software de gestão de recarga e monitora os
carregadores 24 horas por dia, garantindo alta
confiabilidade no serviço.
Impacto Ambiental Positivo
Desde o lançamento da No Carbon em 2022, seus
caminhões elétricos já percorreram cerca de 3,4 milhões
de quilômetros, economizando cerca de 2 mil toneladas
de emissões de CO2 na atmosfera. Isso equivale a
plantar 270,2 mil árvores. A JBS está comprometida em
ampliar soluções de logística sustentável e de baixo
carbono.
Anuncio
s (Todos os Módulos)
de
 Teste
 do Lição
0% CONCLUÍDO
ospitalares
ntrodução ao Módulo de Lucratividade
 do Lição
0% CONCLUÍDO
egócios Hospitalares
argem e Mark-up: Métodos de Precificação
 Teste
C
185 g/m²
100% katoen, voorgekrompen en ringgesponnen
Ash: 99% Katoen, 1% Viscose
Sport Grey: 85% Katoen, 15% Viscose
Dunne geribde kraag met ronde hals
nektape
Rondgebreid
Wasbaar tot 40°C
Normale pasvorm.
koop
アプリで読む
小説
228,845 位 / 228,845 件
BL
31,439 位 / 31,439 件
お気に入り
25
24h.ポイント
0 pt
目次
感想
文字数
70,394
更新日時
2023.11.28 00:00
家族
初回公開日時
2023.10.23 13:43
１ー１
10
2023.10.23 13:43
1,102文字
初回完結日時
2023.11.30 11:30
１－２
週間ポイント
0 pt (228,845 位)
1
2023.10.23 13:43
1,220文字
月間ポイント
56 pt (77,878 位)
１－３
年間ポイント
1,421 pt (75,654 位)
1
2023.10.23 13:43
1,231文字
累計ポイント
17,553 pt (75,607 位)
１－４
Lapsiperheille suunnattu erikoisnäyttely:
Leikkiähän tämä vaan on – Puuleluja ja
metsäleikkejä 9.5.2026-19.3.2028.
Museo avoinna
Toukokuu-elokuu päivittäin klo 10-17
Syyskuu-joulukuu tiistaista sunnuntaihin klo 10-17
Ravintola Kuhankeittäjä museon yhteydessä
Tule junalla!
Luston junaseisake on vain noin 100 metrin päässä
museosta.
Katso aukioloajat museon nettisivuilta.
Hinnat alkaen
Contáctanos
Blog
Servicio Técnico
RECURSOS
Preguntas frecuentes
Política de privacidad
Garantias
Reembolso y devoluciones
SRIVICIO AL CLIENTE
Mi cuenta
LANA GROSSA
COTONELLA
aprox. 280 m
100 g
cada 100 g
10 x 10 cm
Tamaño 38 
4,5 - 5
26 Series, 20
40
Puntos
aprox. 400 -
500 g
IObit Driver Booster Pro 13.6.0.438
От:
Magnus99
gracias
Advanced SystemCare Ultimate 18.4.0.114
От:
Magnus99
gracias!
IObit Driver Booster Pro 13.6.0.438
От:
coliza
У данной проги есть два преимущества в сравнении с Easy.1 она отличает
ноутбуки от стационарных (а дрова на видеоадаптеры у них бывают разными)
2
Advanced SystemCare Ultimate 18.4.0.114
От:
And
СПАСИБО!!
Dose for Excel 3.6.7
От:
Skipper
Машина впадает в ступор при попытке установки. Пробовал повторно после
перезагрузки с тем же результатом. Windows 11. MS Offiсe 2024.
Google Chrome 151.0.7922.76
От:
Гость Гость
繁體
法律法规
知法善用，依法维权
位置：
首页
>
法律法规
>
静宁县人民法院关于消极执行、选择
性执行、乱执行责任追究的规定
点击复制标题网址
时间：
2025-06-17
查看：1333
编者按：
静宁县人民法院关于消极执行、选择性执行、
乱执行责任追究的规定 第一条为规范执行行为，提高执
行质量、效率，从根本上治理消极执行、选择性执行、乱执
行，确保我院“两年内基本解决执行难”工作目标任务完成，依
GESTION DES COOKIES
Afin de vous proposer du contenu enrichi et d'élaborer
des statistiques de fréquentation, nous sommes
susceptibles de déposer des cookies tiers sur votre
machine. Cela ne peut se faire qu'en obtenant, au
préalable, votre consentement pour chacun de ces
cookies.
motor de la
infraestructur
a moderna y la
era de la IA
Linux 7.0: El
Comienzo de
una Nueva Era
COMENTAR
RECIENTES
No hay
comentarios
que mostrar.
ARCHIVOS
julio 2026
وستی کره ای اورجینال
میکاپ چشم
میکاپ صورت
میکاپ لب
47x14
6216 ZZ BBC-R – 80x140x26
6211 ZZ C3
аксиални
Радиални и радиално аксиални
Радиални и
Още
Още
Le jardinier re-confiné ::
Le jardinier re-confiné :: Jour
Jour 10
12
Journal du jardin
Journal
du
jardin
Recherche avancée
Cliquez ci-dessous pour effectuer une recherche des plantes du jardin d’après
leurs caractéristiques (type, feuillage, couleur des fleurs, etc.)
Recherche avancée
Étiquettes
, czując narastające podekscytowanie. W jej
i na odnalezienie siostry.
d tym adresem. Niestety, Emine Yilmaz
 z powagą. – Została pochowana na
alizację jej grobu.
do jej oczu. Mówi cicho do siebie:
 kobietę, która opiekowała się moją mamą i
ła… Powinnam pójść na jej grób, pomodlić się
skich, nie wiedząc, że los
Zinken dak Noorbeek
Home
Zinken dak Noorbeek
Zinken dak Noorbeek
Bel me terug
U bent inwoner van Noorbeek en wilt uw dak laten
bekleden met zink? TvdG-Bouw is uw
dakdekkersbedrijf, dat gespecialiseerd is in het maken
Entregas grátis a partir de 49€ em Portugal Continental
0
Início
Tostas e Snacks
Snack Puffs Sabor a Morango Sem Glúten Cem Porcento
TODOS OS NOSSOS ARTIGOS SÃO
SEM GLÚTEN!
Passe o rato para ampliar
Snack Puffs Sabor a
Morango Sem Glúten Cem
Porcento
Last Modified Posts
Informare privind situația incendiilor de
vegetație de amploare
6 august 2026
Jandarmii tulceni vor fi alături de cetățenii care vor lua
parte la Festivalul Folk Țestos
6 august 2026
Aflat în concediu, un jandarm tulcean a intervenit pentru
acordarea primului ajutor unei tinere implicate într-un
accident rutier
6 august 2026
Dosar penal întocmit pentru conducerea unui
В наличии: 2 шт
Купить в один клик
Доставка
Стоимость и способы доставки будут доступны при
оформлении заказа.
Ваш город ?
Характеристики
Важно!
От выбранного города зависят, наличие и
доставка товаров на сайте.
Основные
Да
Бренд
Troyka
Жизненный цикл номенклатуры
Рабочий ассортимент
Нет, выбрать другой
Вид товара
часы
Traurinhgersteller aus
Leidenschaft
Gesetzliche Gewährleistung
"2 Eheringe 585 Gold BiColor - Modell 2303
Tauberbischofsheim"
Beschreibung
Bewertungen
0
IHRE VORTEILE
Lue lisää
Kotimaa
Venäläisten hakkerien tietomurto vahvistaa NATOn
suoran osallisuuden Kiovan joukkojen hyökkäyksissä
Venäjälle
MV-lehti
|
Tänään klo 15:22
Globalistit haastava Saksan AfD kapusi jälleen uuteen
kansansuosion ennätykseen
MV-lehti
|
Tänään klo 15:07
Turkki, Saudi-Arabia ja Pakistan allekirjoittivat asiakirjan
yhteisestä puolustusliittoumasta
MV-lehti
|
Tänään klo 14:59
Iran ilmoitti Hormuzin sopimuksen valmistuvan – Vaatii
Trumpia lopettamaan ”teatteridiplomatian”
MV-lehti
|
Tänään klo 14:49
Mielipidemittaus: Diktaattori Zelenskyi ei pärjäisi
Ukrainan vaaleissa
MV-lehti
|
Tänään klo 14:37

********

AIM OF THE TASK: Repeat the data exactly. Omit nothing.

PROBLEM SOLUTION:
software de gestão de recarga e monitora os
carregadores 24 horas por dia, garantindo alta
confiabilidade no serviço.
Impacto Ambiental Positivo
Desde o lançamento da No Carbon em 2022, seus
caminhões elétricos já percorreram cerca de 3,4 milhões
de quilômetros, economizando cerca de 2 mil toneladas
de emissões de CO2 na atmosfera. Isso equivale a
plantar 270,2 mil árvores. A JBS está comprometida em
ampliar soluções de logística sustentável e de baixo
carbono.
Anuncio
s (Todos os Módulos)
de
 Teste
 do Lição
0% CONCLUÍDO
ospitalares
ntrodução ao Módulo de Lucratividade
 do Lição
0% CONCLUÍDO
egócios Hospitalares
argem e Mark-up: Métodos de Precificação
 Teste
C
185 g/m²
100% katoen, voorgekrompen en ringgesponnen
Ash: 99% Katoen, 1% Viscose
Sport Grey: 85% Katoen, 15% Viscose
Dunne geribde kraag met ronde hals
nektape
Rondgebreid
Wasbaar tot 40°C
Normale pasvorm.
koop
アプリで読む
小説
228,845 位 / 228,845 件
BL
31,439 位 / 31,439 件
お気に入り
25
24h.ポイント
0 pt
目次
感想
文字数
70,394
更新日時
2023.11.28 00:00
家族
初回公開日時
2023.10.23 13:43
１ー１
10
2023.10.23 13:43
1,102文字
初回完結日時
2023.11.30 11:30
１－２
週間ポイント
0 pt (228,845 位)
1
2023.10.23 13:43
1,220文字
月間ポイント
56 pt (77,878 位)
１－３
年間ポイント
1,421 pt (75,654 位)
1
2023.10.23 13:43
1,231文字
累計ポイント
17,553 pt (75,607 位)
１－４
Lapsiperheille suunnattu erikoisnäyttely:
Leikkiähän tämä vaan on – Puuleluja ja
metsäleikkejä 9.5.2026-19.3.2028.
Museo avoinna
Toukokuu-elokuu päivittäin klo 10-17
Syyskuu-joulukuu tiistaista sunnuntaihin klo 10-17
Ravintola Kuhankeittäjä museon yhteydessä
Tule junalla!
Luston junaseisake on vain noin 100 metrin päässä
museosta.
Katso aukioloajat museon nettisivuilta.
Hinnat alkaen
Contáctanos
Blog
Servicio Técnico
RECURSOS
Preguntas frecuentes
Política de privacidad
Garantias
Reembolso y devoluciones
SRIVICIO AL CLIENTE
Mi cuenta
LANA GROSSA
COTONELLA
aprox. 280 m
100 g
cada 100 g
10 x 10 cm
Tamaño 38 
4,5 - 5
26 Series, 20
40
Puntos
aprox. 400 -
500 g
IObit Driver Booster Pro 13.6.0.438
От:
Magnus99
gracias
Advanced SystemCare Ultimate 18.4.0.114
От:
Magnus99
gracias!
IObit Driver Booster Pro 13.6.0.438
От:
coliza
У данной проги есть два преимущества в сравнении с Easy.1 она отличает
ноутбуки от стационарных (а дрова на видеоадаптеры у них бывают разными)
2
Advanced SystemCare Ultimate 18.4.0.114
От:
And
СПАСИБО!!
Dose for Excel 3.6.7
От:
Skipper
Машина впадает в ступор при попытке установки. Пробовал повторно после
перезагрузки с тем же результатом. Windows 11. MS Offiсe 2024.
Google Chrome 151.0.7922.76
От:
Гость Гость
繁體
法律法规
知法善用，依法维权
位置：
首页
>
法律法规
>
静宁县人民法院关于消极执行、选择
性执行、乱执行责任追究的规定
点击复制标题网址
时间：
2025-06-17
查看：1333
编者按：
静宁县人民法院关于消极执行、选择性执行、
乱执行责任追究的规定 第一条为规范执行行为，提高执
行质量、效率，从根本上治理消极执行、选择性执行、乱执
行，确保我院“两年内基本解决执行难”工作目标任务完成，依
GESTION DES COOKIES
Afin de vous proposer du contenu enrichi et d'élaborer
des statistiques de fréquentation, nous sommes
susceptibles de déposer des cookies tiers sur votre
machine. Cela ne peut se faire qu'en obtenant, au
préalable, votre consentement pour chacun de ces
cookies.
motor de la
infraestructur
a moderna y la
era de la IA
Linux 7.0: El
Comienzo de
una Nueva Era
COMENTAR
RECIENTES
No hay
comentarios
que mostrar.
ARCHIVOS
julio 2026
وستی کره ای اورجینال
میکاپ چشم
میکاپ صورت
میکاپ لب
47x14
6216 ZZ BBC-R – 80x140x26
6211 ZZ C3
аксиални
Радиални и радиално аксиални
Радиални и
Още
Още
Le jardinier re-confiné ::
Le jardinier re-confiné :: Jour
Jour 10
12
Journal du jardin
Journal
du
jardin
Recherche avancée
Cliquez ci-dessous pour effectuer une recherche des plantes du jardin d’après
leurs caractéristiques (type, feuillage, couleur des fleurs, etc.)
Recherche avancée
Étiquettes
, czując narastające podekscytowanie. W jej
i na odnalezienie siostry.
d tym adresem. Niestety, Emine Yilmaz
 z powagą. – Została pochowana na
alizację jej grobu.
do jej oczu. Mówi cicho do siebie:
 kobietę, która opiekowała się moją mamą i
ła… Powinnam pójść na jej grób, pomodlić się
skich, nie wiedząc, że los
Zinken dak Noorbeek
Home
Zinken dak Noorbeek
Zinken dak Noorbeek
Bel me terug
U bent inwoner van Noorbeek en wilt uw dak laten
bekleden met zink? TvdG-Bouw is uw
dakdekkersbedrijf, dat gespecialiseerd is in het maken
Entregas grátis a partir de 49€ em Portugal Continental
0
Início
Tostas e Snacks
Snack Puffs Sabor a Morango Sem Glúten Cem Porcento
TODOS OS NOSSOS ARTIGOS SÃO
SEM GLÚTEN!
Passe o rato para ampliar
Snack Puffs Sabor a
Morango Sem Glúten Cem
Porcento
Last Modified Posts
Informare privind situația incendiilor de
vegetație de amploare
6 august 2026
Jandarmii tulceni vor fi alături de cetățenii care vor lua
parte la Festivalul Folk Țestos
6 august 2026
Aflat în concediu, un jandarm tulcean a intervenit pentru
acordarea primului ajutor unei tinere implicate într-un
accident rutier
6 august 2026
Dosar penal întocmit pentru conducerea unui
В наличии: 2 шт
Купить в один клик
Доставка
Стоимость и способы доставки будут доступны при
оформлении заказа.
Ваш город ?
Характеристики
Важно!
От выбранного города зависят, наличие и
доставка товаров на сайте.
Основные
Да
Бренд
Troyka
Жизненный цикл номенклатуры
Рабочий ассортимент
Нет, выбрать другой
Вид товара
часы
Traurinhgersteller aus
Leidenschaft
Gesetzliche Gewährleistung
"2 Eheringe 585 Gold BiColor - Modell 2303
Tauberbischofsheim"
Beschreibung
Bewertungen
0
IHRE VORTEILE
Lue lisää
Kotimaa
Venäläisten hakkerien tietomurto vahvistaa NATOn
suoran osallisuuden Kiovan joukkojen hyökkäyksissä
Venäjälle
MV-lehti
|
Tänään klo 15:22
Globalistit haastava Saksan AfD kapusi jälleen uuteen
kansansuosion ennätykseen
MV-lehti
|
Tänään klo 15:07
Turkki, Saudi-Arabia ja Pakistan allekirjoittivat asiakirjan
yhteisestä puolustusliittoumasta
MV-lehti
|
Tänään klo 14:59
Iran ilmoitti Hormuzin sopimuksen valmistuvan – Vaatii
Trumpia lopettamaan ”teatteridiplomatian”
MV-lehti
|
Tänään klo 14:49
Mielipidemittaus: Diktaattori Zelenskyi ei pärjäisi
Ukrainan vaaleissa
MV-lehti
|
Tänään klo 14:37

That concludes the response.